Waylon, a bear shifter and veterinarian for magical animals, instantly recognizes Judy as his mate. But a few things stand between them and true love, namely...

1. Waylon's secret.
2. Waylon's daughter Raelynn's secret.
3. Judy's "Save the Horses" Instagram campaign's lack of likes.
4. The young hellhorse that starts wildfires every time it gets excited.
5. A dangerous beast shielded by its living armor.
6. A fire-breathing chicken.

Coming together to make a new family isn't easy. But Vets For All Pets--and the magical animals its shifter vets care for-- has lots of practice at creating love against the odds.


Bear Vet is a sweet, feel-good shifter romance full of love, laughter, and adorable animals, perfect for reading before bedtime. If you'd love to have a pet miniature pegasus or a kitten with wings, one-click on Bear Vet now!




“You can open your eyes now,” he said. “You’re safe.”

Judy opened them. The air was smoky and hazed with heat, and the scarf she’d wrapped around her face was wet with sweat and flecked with fire extinguisher foam. But the flames were gone, smothered in foam. She peeled off the scarf, wiped her face with her hand, and got her first good look at Raelynn’s father.

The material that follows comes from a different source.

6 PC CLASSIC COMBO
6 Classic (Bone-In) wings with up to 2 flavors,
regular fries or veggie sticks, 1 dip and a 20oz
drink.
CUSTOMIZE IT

She’d seen before that he was a big man, both broad and tall. But now she could see his impressive musculature with clarity. He was a Viking of a man, one who looked like he could uproot trees with his bare hands and toss them across a field. His red-gold hair and short beard were bright in the sun, almost as bright as the flames he’d fought, and his strong features only added to the general impression of a warrior of old somehow transported to the present day. But his expression was kind rather than fierce, and his blue eyes held gentleness as well as strength.

Judy, who usually tried not to even think about sex on the principle that it was too frustrating to tempt herself with nice things she couldn’t have, caught herself thinking, I could climb him like a tree.

But he had a daughter. That meant he was married. Of course he was married. Kid, house, dog, wife: she knew the score. 

The deep blue of his gaze caught her attention again, and made her want to be wrong. So he had a daughter. That didn’t necessarily mean he was still married, or ever married. She glanced down at his left hand. No ring. But he could have taken it off to fight the fire. Probably he’d done that. Stuffing down all thoughts of Viking-climbing, she told herself, His wife is a very lucky woman. 

It was odd, though. He was staring at her like he’d never seen a middle-aged, graying, sweaty, soot-stained woman before. If she didn’t know any better, she’d have thought he was thinking about how much he’d like to be climbed.